The lights go down on a bare stage (which some poor young actor has been sweeping continually since the half!) and a set of false house tabs fly in. There is a moment's pause and Richard, Duke of Gloucester, dressed in a fashion which irresistibly reminded me of the men in the finale of A Chorus Line, steps through them into a spotlight. He launches into the famous "Now is the winter of our discontent" speech. Moments later I lean towards my companion and whisper, "Joel Gray". She nods in agreement.

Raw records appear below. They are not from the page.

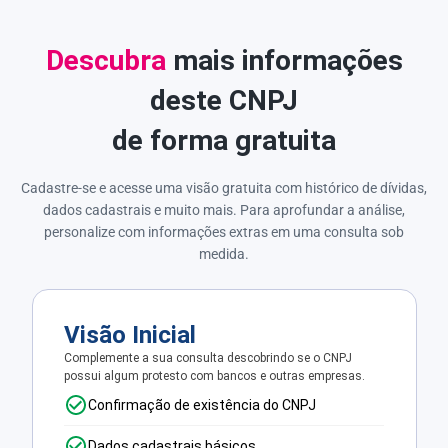
Descubra
mais informações
deste CNPJ
de forma gratuita
Cadastre-se e acesse uma visão gratuita com histórico de dívidas,
dados cadastrais e muito mais. Para aprofundar a análise,
personalize com informações extras em uma consulta sob
medida.
Visão Inicial
Complemente a sua consulta descobrindo se o CNPJ
possui algum protesto com bancos e outras empresas.
Confirmação de existência do CNPJ
Dados cadastrais básicos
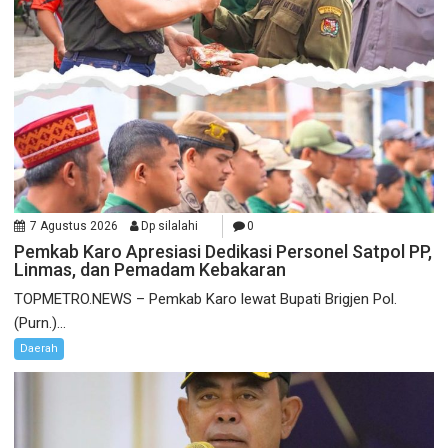
7 Agustus 2026
Dp silalahi
0
Pemkab Karo Apresiasi Dedikasi Personel Satpol PP,
Linmas, dan Pemadam Kebakaran
TOPMETRO.NEWS – Pemkab Karo lewat Bupati Brigjen Pol.
(Purn.)...
Daerah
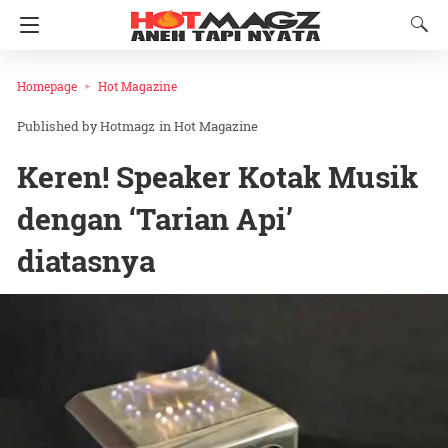
Homepage
Hot Magazine
Hotmagz
in
Hot Magazine
Keren! Speaker Kotak Musik
dengan ‘Tarian Api’
diatasnya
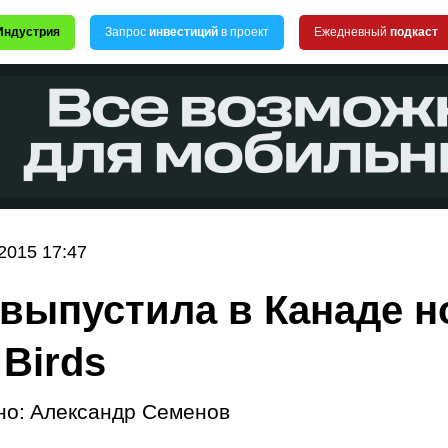
Индустрия
Запрос
инвестиций
в проект
Ежедневный
подкаст
2015 17:47
 выпустила в Канаде 
 Birds
но:
Александр Семенов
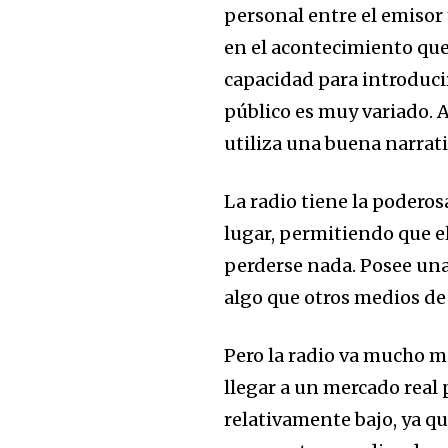
personal entre el emisor 
en el acontecimiento que
capacidad para introducir
público es muy variado. A
utiliza una buena narrati
La radio tiene la poder
lugar, permitiendo que e
perderse nada. Posee una
algo que otros medios de
Pero la radio va mucho má
llegar a un mercado real
relativamente bajo, ya q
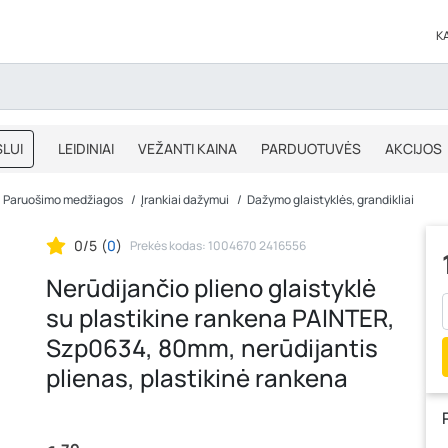
K
LUI
LEIDINIAI
VEŽANTI KAINA
PARDUOTUVĖS
AKCIJOS
BLOGAS
IŠPARDAVIMAS
Paruošimo medžiagos
Įrankiai dažymui
Dažymo glaistyklės, grandikliai
0/5
(
0
)
Prekės kodas: 1004670 2416556
Nerūdijančio plieno glaistyklė
su plastikine rankena PAINTER,
Szp0634, 80mm, nerūdijantis
plienas, plastikinė rankena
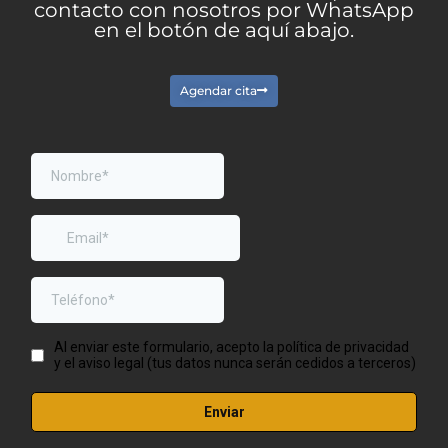
contacto con nosotros por WhatsApp
en el botón de aquí abajo.
Agendar cita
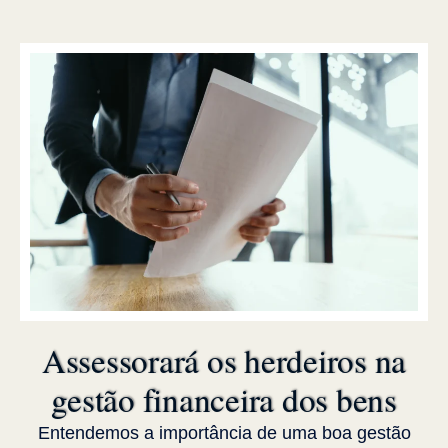
Assessorará os herdeiros na
gestão financeira dos bens
Entendemos a importância de uma boa gestão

Henry Goodman makes exactly the sort of contact with the audience which made me feel we were suddenly in the KitKat Club.
He strips off the formal clothes to reveal the outfit he is to wear for the rest of the show, an outfit which draws attention to rather than conceals Richard's deformities.
He reaches the line "that dogs do bark at me", and a dog barks. Richard whips out a concealed blade from his walking stick, goes to the side of the stage, stabs at something just out of sight, then cleans blood from the blade. We don't hear the dog again.
Very comic, yes, but Goodman's staring eyes chill us as we laugh. A bit like Mr Punch, really, to whom he had an uncanny resemblance at time.
It's all very melodramatic, but that's Richard III, the most melodramatic of all the great plays.
It really is a bravura performance from Goodman. His Richard is a monster, physically and morally, evil to the core and delighting in it - and, from the audience point of view - an absolute joy! But Goodman almost meets his match in Sheila Reid's Queen Margaret. She too is a figure straight from melodrama: with a shock of wild white hair and a stick which she waves around with great abandon, wearing her late husband's bloodstained tunic, she revels in all that the part offers - and in her hands it offers a great deal.
At the other end of the scale, there is the hero, Richmond (Bradley Freegard). Sporting an educated Welsh accent (none of the over-the-top "look you, boyo" rubbish here!), he is the perfect melodrama hero, everything that is noble and of good report, and good-looking with it.
Regrettably there is no heroine, no Maria Marten figure. Lisa Stevenson's Lady Anne was much too underplayed. The scene in which Richard woos and wins her has always, to me, been pretty unbelievable but the way in which the two spark off each other through clever word-play makes up for it, but not here. It was, I fear, a non-event, but the only one in the play.
I've always found Queen Elizabeth an unsympathetic character, and certainly in the scenes before the death of Edward IV she was in this production too, but Maureen Beattie brought her to powerful life in the scene in which Richard tells her he is going to marry her daughter, so that we ended up feeling great sympathy and admiration for her ability to stand up to this monster.
As for the rest of the cast - in particular the smarmy, self-assured Hastings (Michael Hadley), the cunning Buckingham with his Warwick the Kingmaker ambitions (Malcolm Sinclair), and the one and only Rivers ever to make a real impression on this reviewer (John Killoran) - they provided superb support.
The costumes are Victorian, in keeping with the style of playing, and they, the simple but effective set (by Anthony Lamble), which made the full stage area, right up to the back wall, usable, the lighting (Tim Mitchell) and the subtle soundscape of Martin Slavin, all combined to make this one of the best productions of Richard III I have ever seen - and I have seen many!
One sometimes gets the impression that directors of Shakespeare, even at the RSC, feel the need to be different, to use an off-the-wall approach so as to stamp their personality on the play, and often not only do they fail abysmally but they all but destroy the play in the process. Congratulations, therefore, to Sean Holmes who remains faithful to the play and brings it to superb life, and that is not an easy thing to do with a play which is performed as much as Richard III and over which hovers the shadow of the Olivier film which turned the main character in to a cliché!